Perdre son permis de conduire n’a pas toujours pour conséquence la perte de l’emploi occupé, il existe un ensemble de règles qui encadrent ces licenciements et qui protègent le salarié ayant perdu son permis de conduire. Le plus souvent ces règles seront les mêmes si le retrait du permis de conduire est temporaire ou s’il est définitif.

Cas où le permis de conduire n’est pas essentiel au maintien de l’emploi :

La règle est ici relativement simple : si le salarié a commis une infraction qui a conduit à la perte de son permis de conduire dans le cadre de sa vie privée, il n’est pas possible pour l’employeur de le licencier pour ce motif. (Cass. soc. 18.01.2012).

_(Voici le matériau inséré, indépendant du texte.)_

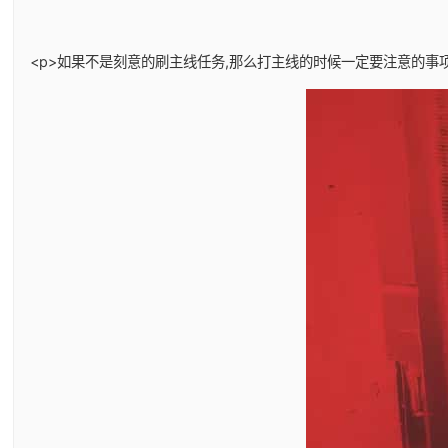
<p>如果不是刻意的刷主线任务,那么打主线的时候一定要注意的事项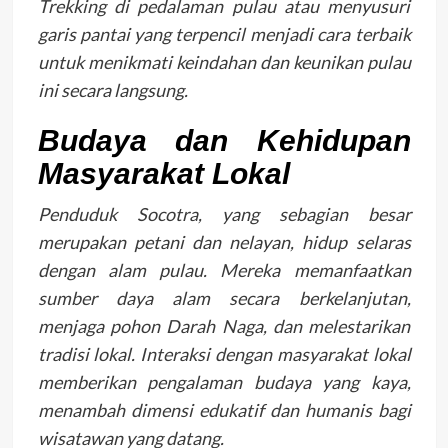
Trekking di pedalaman pulau atau menyusuri
garis pantai yang terpencil menjadi cara terbaik
untuk menikmati keindahan dan keunikan pulau
ini secara langsung.
Budaya dan Kehidupan
Masyarakat Lokal
Penduduk Socotra, yang sebagian besar
merupakan petani dan nelayan, hidup selaras
dengan alam pulau. Mereka memanfaatkan
sumber daya alam secara berkelanjutan,
menjaga pohon Darah Naga, dan melestarikan
tradisi lokal. Interaksi dengan masyarakat lokal
memberikan pengalaman budaya yang kaya,
menambah dimensi edukatif dan humanis bagi
wisatawan yang datang.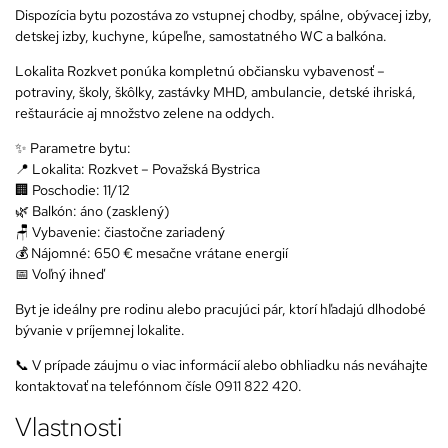
Dispozícia bytu pozostáva zo vstupnej chodby, spálne, obývacej izby,
detskej izby, kuchyne, kúpeľne, samostatného WC a balkóna.
Lokalita Rozkvet ponúka kompletnú občiansku vybavenosť –
potraviny, školy, škôlky, zastávky MHD, ambulancie, detské ihriská,
reštaurácie aj množstvo zelene na oddych.
✨ Parametre bytu:
📍 Lokalita: Rozkvet – Považská Bystrica
🏢 Poschodie: 11/12
🌿 Balkón: áno (zasklený)
🪑 Vybavenie: čiastočne zariadený
💰 Nájomné: 650 € mesačne vrátane energií
📅 Voľný ihneď
Byt je ideálny pre rodinu alebo pracujúci pár, ktorí hľadajú dlhodobé
bývanie v príjemnej lokalite.
📞 V prípade záujmu o viac informácií alebo obhliadku nás neváhajte
kontaktovať na telefónnom čísle 0911 822 420.
Vlastnosti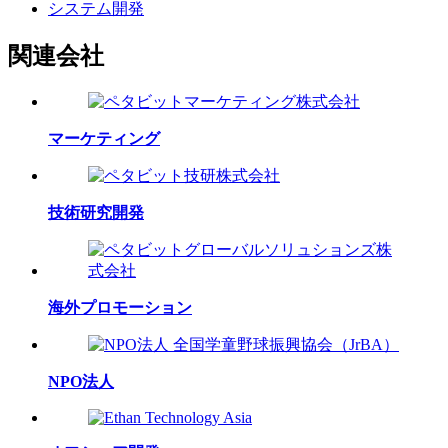
システム開発
関連会社
マーケティング
技術研究開発
海外プロモーション
NPO法人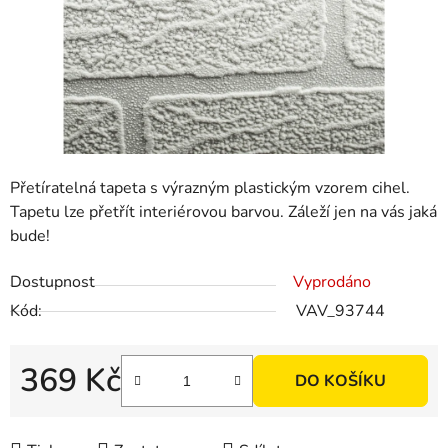
Přetíratelná tapeta s výrazným plastickým vzorem cihel.
Tapetu lze přetřít interiérovou barvou. Záleží jen na vás jaká
bude!
Dostupnost
Vyprodáno
Kód:
VAV_93744
369 Kč
DO KOŠÍKU
Měrná cena: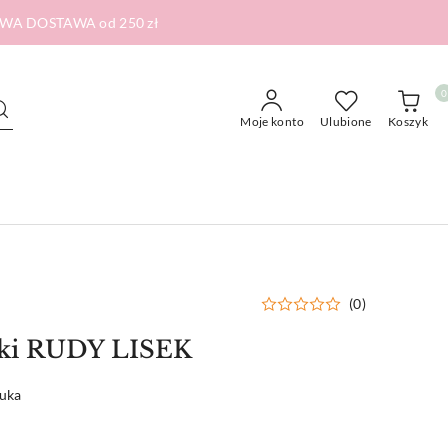
RMOWA DOSTAWA od 250 zł
0
Moje konto
Ulubione
Koszyk
(0)
ążki RUDY LISEK
tuka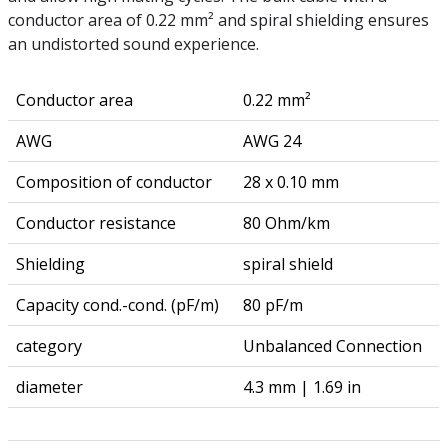
conductor area of 0.22 mm² and spiral shielding ensures
an undistorted sound experience.
Conductor area
0.22 mm²
AWG
AWG 24
Composition of conductor
28 x 0.10 mm
Conductor resistance
80 Ohm/km
Shielding
spiral shield
Capacity cond.-cond. (pF/m)
80 pF/m
category
Unbalanced Connection
diameter
4.3 mm | 1.69 in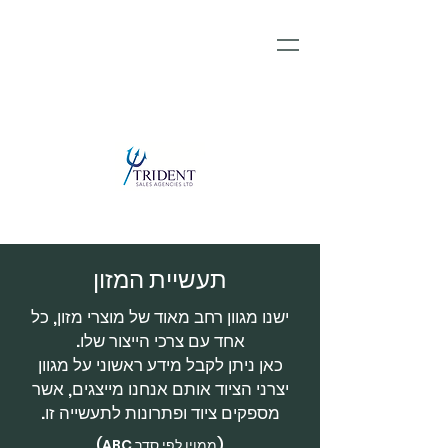
תעשיית המזון
ישנו מגוון רחב מאוד של מוצרי מזון, כל
אחד עם צרכי הייצור שלו.
כאן ניתן לקבל מידע ראשוני על מגוון
יצרני הציוד אותם אנחנו מייצגים, אשר
מספקים ציוד ופתרונות לתעשייה זו.
(ממוין לפי סדר ABC)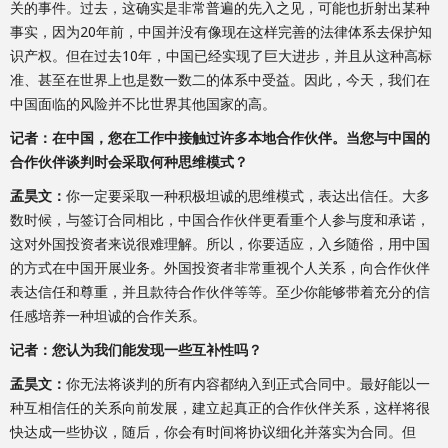
关的事件。过去，这确实是非常普遍的先入之见，可能也折射出某种
事实，因为20年前，中国并没有像现在这样完善的法律体系去保护知
识产权。但在过去10年，中国已经实现了巨大进步，并且从这种高标
准、甚至在世界上也是数一数二的体系中受益。因此，今天，我们在
中国面临的风险并不比世界其他国家的高。
记者：在中国，您在工作中接触过许多本地合作伙伴。当您与中国的
合作伙伴谈判时会采取何种思维模式？
孟昊文：
你一定要采取一种积极坦诚的思维模式，表达出信任。大多
数时候，与签订合同相比，中国合作伙伴更看重个人参与度和承诺，
这对外国投资者来说很难理解。所以，你要适应，入乡随俗，用中国
的方式在中国开展业务。外国投资者非常重视个人关系，向合作伙伴
表达信任和尊重，并且款待合作伙伴等等。至少你能够带着充分的信
任感培养一种坦诚的合作关系。
记者：您认为我们能发现一些互补性吗？
孟昊文：
你无法将谈判的所有内容都纳入到正式合同中。最好能以一
种互相信任的关系向前发展，建立起真正的合作伙伴关系，这样将很
快达成一些协议，随后，你会有时间将协议细化并落实为合同。但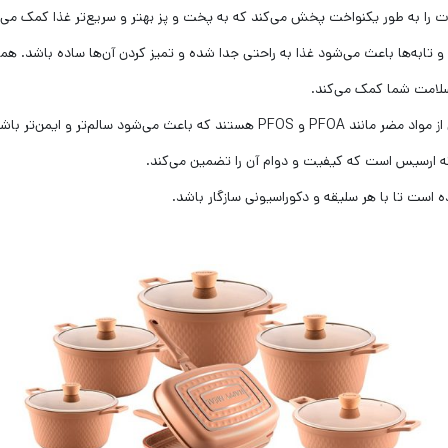
را به طور یکنواخت پخش می‌کند که به پخت و پز بهتر و سریع‌تر غذا کمک می‌ک
 تابه‌ها باعث می‌شود غذا به راحتی جدا شده و تمیز کردن آن‌ها ساده باشد. همچ
سلامت شما کمک می‌کند.
اعث می‌شود سالم‌تر و ایمن‌تر باشند.
ت تا با هر سلیقه و دکوراسیونی سازگار باشد.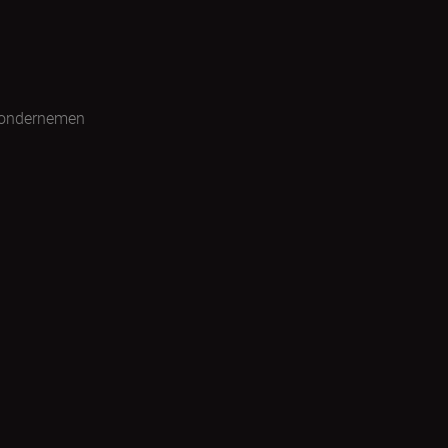
 ondernemen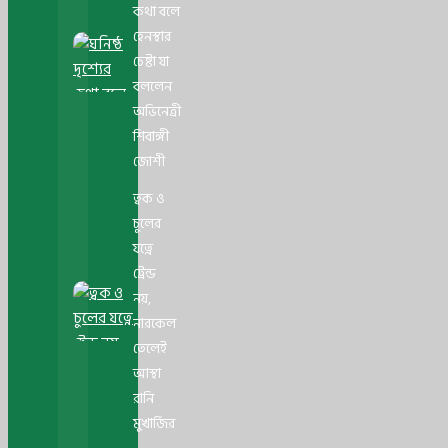
কথা বলে
হেনস্থার
চেষ্টা যা
বললেন
অভিনেত্রী
শিবাঙ্গী
জোশী
ত্বক ও
চুলের
যত্নে
ট্রেন্ড
নয়,
নারকেল
তেলেই
আস্থা
রানি
মুখার্জির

Cette règle ne s’applique pas si le salarié a commis l’infraction dans le cadre de l’exercice de ses fonctions professionnelles. Dans ce cas, il peut être licencié par son employeur s’il considère qu’il a commis une faute dans l’exercice de ses fonctions. Le contrat de travail pourra être rompu sans que l’employeur ne doive verser une indemnité de licenciement. Il a ainsi été décidé qu’un employé qui ne respectait pas les limitations de vitesse lors d’un déplacement professionnel pouvait être licencié pour cause de faute grave (Cass. soc. 03.04.1996).

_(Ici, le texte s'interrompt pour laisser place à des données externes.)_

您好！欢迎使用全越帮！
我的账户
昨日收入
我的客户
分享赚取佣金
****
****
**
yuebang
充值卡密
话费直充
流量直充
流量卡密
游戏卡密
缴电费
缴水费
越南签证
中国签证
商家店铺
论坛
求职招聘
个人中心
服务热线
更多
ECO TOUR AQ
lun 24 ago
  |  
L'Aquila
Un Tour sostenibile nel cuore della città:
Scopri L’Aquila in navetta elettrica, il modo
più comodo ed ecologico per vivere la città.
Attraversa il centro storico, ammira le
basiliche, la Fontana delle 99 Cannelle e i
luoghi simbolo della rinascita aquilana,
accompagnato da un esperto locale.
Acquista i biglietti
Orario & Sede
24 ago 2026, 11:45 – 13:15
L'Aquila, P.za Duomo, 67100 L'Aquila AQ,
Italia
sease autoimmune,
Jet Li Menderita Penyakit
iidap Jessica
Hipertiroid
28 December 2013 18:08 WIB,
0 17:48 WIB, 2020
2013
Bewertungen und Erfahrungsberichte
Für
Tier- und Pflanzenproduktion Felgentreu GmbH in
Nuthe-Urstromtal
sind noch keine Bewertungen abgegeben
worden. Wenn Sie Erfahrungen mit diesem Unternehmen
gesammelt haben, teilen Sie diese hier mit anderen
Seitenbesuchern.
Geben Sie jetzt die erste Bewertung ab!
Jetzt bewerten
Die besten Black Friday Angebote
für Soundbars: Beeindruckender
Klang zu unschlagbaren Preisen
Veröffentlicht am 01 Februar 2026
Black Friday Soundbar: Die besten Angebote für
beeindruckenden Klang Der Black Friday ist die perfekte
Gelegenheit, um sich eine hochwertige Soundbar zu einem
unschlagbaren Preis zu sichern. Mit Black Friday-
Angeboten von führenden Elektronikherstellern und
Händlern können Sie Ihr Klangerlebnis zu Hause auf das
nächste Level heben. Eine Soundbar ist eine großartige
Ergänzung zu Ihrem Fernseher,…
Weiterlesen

Cas où le permis de conduire est essentiel au maintien de l’emploi :

Lorsque le salarié occupe un emploi qui nécessite d’utiliser un véhicule, l’annulation, la suspension ou l’invalidation du permis de conduire peut entrainer la perte de son emploi. L’employeur est autorisé à mettre en place une procédure de licenciement pour motif personnel si l’employé a perdu son permis de conduire, même dans le cadre de sa vie privée. Le licenciement ne doit dans ce cas-là pas être prononcé pour cause disciplinaire, comme l’a rappelé la Cour de cassation (Cass. soc. 10.07.2013), et donnera droit aux indemnités de licenciement et en principe à un préavis. Se pose ici pour le salarié le problème de continuer à exercer son emploi le temps du préavis, alors même qu’il n’a pas le droit de conduire.

Dans les cas où il n’est pas possible pour le salarié d’effectuer le préavis ou d’être reclassé à un poste ne nécessitant pas qu’il possède un permis de conduire, l’employeur a l’obligation de verser une indemnité compensatrice du préavis.

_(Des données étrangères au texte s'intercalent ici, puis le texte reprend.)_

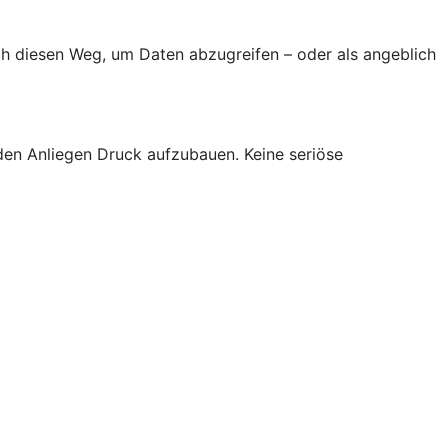
h diesen Weg, um Daten abzugreifen – oder als angeblich
den Anliegen Druck aufzubauen. Keine seriöse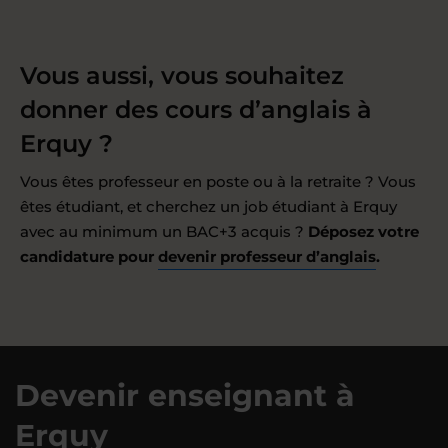
Vous aussi, vous souhaitez
donner des cours d’anglais à
Erquy ?
Vous êtes professeur en poste ou à la retraite ? Vous
êtes étudiant, et cherchez un job étudiant à Erquy
avec au minimum un BAC+3 acquis ?
Déposez votre
candidature pour
devenir professeur d’anglais
.
Devenir enseignant à
Erquy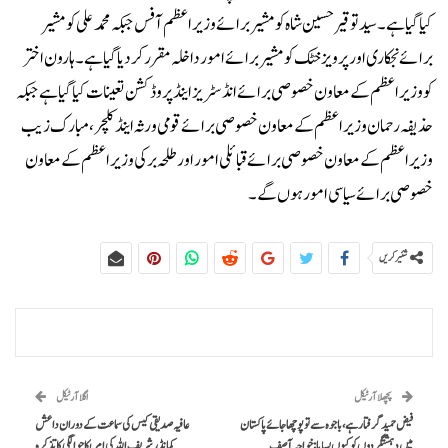
کیا گیا ہے۔سید توقیر حسین شاہ کو مشیر برائے وزیراعظم آفس جبکہ محمد علی کو مشیر
برائے نجکاری اور پرویز خٹک کو مشیر برائے امور داخلہ مقرر کر دیاگیا ہے۔ہارون اختر
کو وزیراعظم کے معاون خصوصی برائے انڈسٹریز اینڈ پروڈکشن تعینات کیا گیا ہے جبکہ
حذیفہ رحمان وزیراعظم کے معاون خصوصی برائے قومی ورثہ اینڈ کلچر، مبارک زیب
وزیراعظم کے معاون خصوصی برائے قبائلی امور اور طلحہ برکی وزیراعظم کے معاون
خصوصی برائے سیاسی امور ہوں گے۔
شئیر کریں
پچھلا آرٹیکل
اگلا آرٹیکل
فیض حمید گرفتار ہے، باجوہ سے تو پوچھا جائے پاکستان
عافیہ صدیقی کیس کی سماعت کے دوران داعش
میں دہشتگردوں کو کیوں بسایا: خواجہ آصف
کمانڈر شریف اللہ کی امریکا حوالگی کا تذکرہ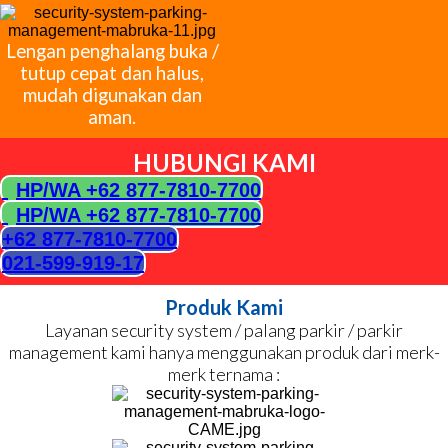
Lengan penghalang buka /
tutup cepat dan halus,
mudah digunakan dan
aman.
HUBUNGI KAMI
HP/WA +62 877-7810-7700
HP/WA +62 877-7810-7700
+62 877-7810-7700
021-599-919-17
Produk Kami
Layanan security system / palang parkir / parkir
management kami hanya menggunakan produk dari merk-
merk ternama :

Attention cependant : si la décision d’annulation, de suspension ou d’invalidation du permis de conduire est annulée par le tribunal administratif, un licenciement basé sur le fait que le salarié n’avait plus de permis valide deviendra nul. L’employeur qui choisit de licencier son salarié pour ce motif, doit se méfier de ce cas de figure, car cela signifie que l’automobiliste est censé n’avoir jamais perdu son permis de conduire, et par conséquent que le licenciement ne sera plus basé sur une cause réelle et sérieuse, même si au moment du prononcé celui-ci était parfaitement valable.

 

Chapitre 3 - Le risque de conduire sans permis

Les salariés qui ont absolument besoin de leur permis de conduire pour conserver leur emploi vont être tentés d’outrepasser l’interdiction de conduire et de prendre le volant malgré le retrait de leur permis de conduire.

Les articles L223-5 et L224-16 du Code de la route prévoient une peine de 2 ans de prison et de 4500 € d’amende pour les automobilistes qui conduiraient malgré la suspension, annulation, invalidation de leur permis à points, cette peine s’accompagnant parfois de peines complémentaires. Le salarié risque donc très gros s’il conduit sans permis.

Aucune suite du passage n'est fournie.